We've all seen the edited line ups with the women removed and read the articles about gender equality at festivals, so instead I wanted to share my experience on what a totally equal festival actually feels like. Despite having been attending festivals for over 5 years, Iceland Airwaves was the first totally 50/50 festival I've been to.
“We spent a majority of our time at the venue we performed at, called the Gaukurrin. Described as the “queen of Reykjavik's grungy bar scene” that “operates a proactive safe space policy for LGBTQ+ gig goers”, I was relieved to find that it lived up to its reputation. With gender neutral toilets for all to use, and signs all around emphasising how you should be free to party without being spiked, the venue had such a safe atmosphere, without lacking personality. “
I was lucky enough to meet the venue owner, who drunkenly told me the story of his vision for the venue. He told me he had wanted to create a space where everyone was welcome. Whether you'd fucked up before or not, “We don't expect you to come in squeaky clean, but if you are going to be nice to everyone today, then you're welcome in my venue”. You could sense the genuine appreciation everyone in the venue had for live music, whether they were working or in the audience.

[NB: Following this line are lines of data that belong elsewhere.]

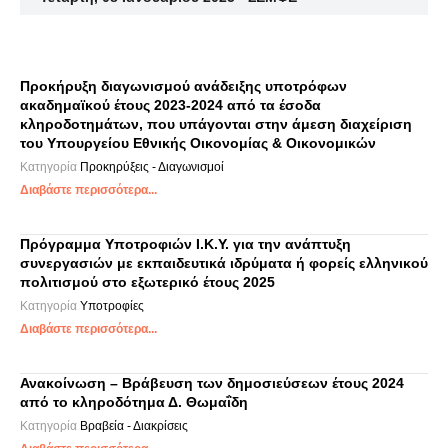
Προκήρυξη διαγωνισμού ανάδειξης υποτρόφων
ακαδημαϊκού έτους 2023-2024 από τα έσοδα
κληροδοτημάτων, που υπάγονται στην άμεση διαχείριση
του Υπουργείου Εθνικής Οικονομίας & Οικονομικών
Κατηγορία
Προκηρύξεις - Διαγωνισμοί
Διαβάστε περισσότερα...
Πρόγραμμα Υποτροφιών Ι.Κ.Υ. για την ανάπτυξη
συνεργασιών με εκπαιδευτικά ιδρύματα ή φορείς ελληνικού
πολιτισμού στο εξωτερικό έτους 2025
Κατηγορία
Υποτροφίες
Διαβάστε περισσότερα...
Ανακοίνωση – Βράβευση των δημοσιεύσεων έτους 2024
από το κληροδότημα Δ. Θωμαΐδη
Κατηγορία
Βραβεία - Διακρίσεις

I didn't feel the need to try and actively make it clear that I wasn't just a band member's girlfriend and that I was in the band. I was able to tell the guys that if I wanted to go home earlier than them, I would feel comfortable walking the streets of Reykjavik by myself because I felt safe. And I wasn't on constant alert of who was standing behind me, and where their hands were.
It was weird but wonderful to feel so comfortable so far from home. Reykjavik and it's spaces for musicians seems to have gotten it right, and hopefully others start to follow suit. With 2022 just around the corner, hopefully we'll start to feel the changes very, very soon.